Column as arrays.. more efficient than columns?
Table is like
create table foo (
number int,
subset int,
value int
)
select * from foo;
number | subset | value
1 1 1
1 2 2
1 3 10
1 4 3
current query is like
select number,
avg(case when subset = 1 then value else null end) as v1,
avg(case when subset = 2 then value else null end) as v2,
avg(case when subset = 3 then value else null end) as v3,
avg(case when subset = 4 then value else null end) as v4
from foo
group by number
results
------
number | v1 | v2 | v3 | v4
1 1 2 10 4
I'm thinking of denormalising it a bit and put it either as an array or
just create a new table with the end result like the above.

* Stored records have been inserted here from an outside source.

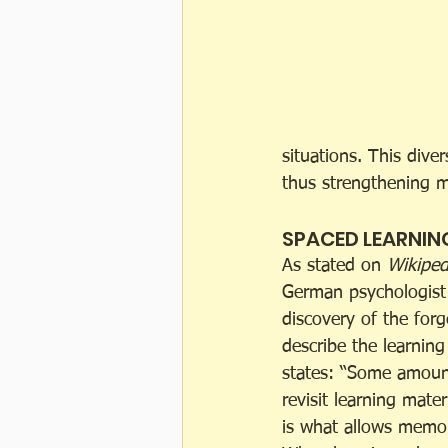
situations. This div
thus strengthening 
SPACED LEARNIN
As stated on 
Wikiped
German psychologist
discovery of the forg
describe the learning
states: “Some amoun
revisit learning mater
is what allows memori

I just want to know which is more efficient. Users can just do a
select * from new_foo where number = 'X';
Thanks.
Nobody has any comments on this??
Show quoted text
On Thu, 2007-09-06 at 12:22 +0800, Ow Mun Heng wrote:
Table is like
create table foo (
number int,
subset int,
value int
)select * from foo;
number | subset | value
1 1 1
1 2 2
1 3 10
1 4 3current query is like
select number,
avg(case when subset = 1 then value else null end) as v1,
avg(case when subset = 2 then value else null end) as v2,
avg(case when subset = 3 then value else null end) as v3,
avg(case when subset = 4 then value else null end) as v4
from foo
group by numberresults
------
number | v1 | v2 | v3 | v4
1 1 2 10 4I'm thinking of denormalising it a bit and put it either as an array or
just create a new table with the end result like the above.I just want to know which is more efficient. Users can just do a
select * from new_foo where number = 'X';
Thanks.
---------------------------(end of broadcast)---------------------------
TIP 6: explain analyze is your friend
On Sep 6, 2007, at 19:37 , Ow Mun Heng wrote:
Nobody has any comments on this??
Don't do it.
Michael Glaesemann
grzm seespotcode net
On Thu, 2007-09-06 at 19:52 -0500, Michael Glaesemann wrote:
On Sep 6, 2007, at 19:37 , Ow Mun Heng wrote:
Nobody has any comments on this??
Don't do it.
don't do what?
Don't denormalise the table?
don't put them into arrays?
Thing is, end-result is always for them to be in 1 row and all the
columns are needed for data analysis.
so, it's between a select * from foo vs select avg(...), avg(..) group
by ..
-----BEGIN PGP SIGNED MESSAGE-----
Hash: SHA1
Michael Glaesemann wrote:
On Sep 6, 2007, at 19:37 , Ow Mun Heng wrote:
Nobody has any comments on this??
Don't do it.
HAHAHAHAHAHAHA....
Joshua D. Drake
Michael Glaesemann
grzm seespotcode net---------------------------(end of broadcast)---------------------------
TIP 2: Don't 'kill -9' the postmaster
- --
=== The PostgreSQL Company: Command Prompt, Inc. ===
Sales/Support: +1.503.667.4564 24x7/Emergency: +1.800.492.2240
PostgreSQL solutions since 1997 http://www.commandprompt.com/
UNIQUE NOT NULL
Donate to the PostgreSQL Project: http://www.postgresql.org/about/donate
PostgreSQL Replication: http://www.commandprompt.com/products/
-----BEGIN PGP SIGNATURE-----
Version: GnuPG v1.4.6 (GNU/Linux)
Comment: Using GnuPG with Mozilla - http://enigmail.mozdev.org
iD8DBQFG4KS5ATb/zqfZUUQRAg9wAJ96nzIP18MGtMlRZltoyN0XQb3iogCfSuPd
lX7G0aGGq6NbyrHOzW2N1lk=
=YaVL
-----END PGP SIGNATURE-----
On Sep 6, 2007, at 19:58 , Ow Mun Heng wrote:
Don't denormalise the table?
Yes. Don't denormalize the tables.
don't put them into arrays?
Yes. Don't use arrays. Caveat: if the data is *naturally* an array
and you will not be doing any relational operations on individual
elements of the arrays, then it makes sense to use arrays. Treat
arrays as you would any other opaque type.
Michael Glaesemann
grzm seespotcode net
On Thu, 2007-09-06 at 20:20 -0500, Michael Glaesemann wrote:
On Sep 6, 2007, at 19:58 , Ow Mun Heng wrote:
Don't denormalise the table?
Yes. Don't denormalize the tables.
I would believe performance would be better it being denormalised. (in
this case)
don't put them into arrays?
Yes. Don't use arrays. Caveat: if the data is *naturally* an array
and you will not be doing any relational operations on individual
elements of the arrays, then it makes sense to use arrays. Treat
arrays as you would any other opaque type.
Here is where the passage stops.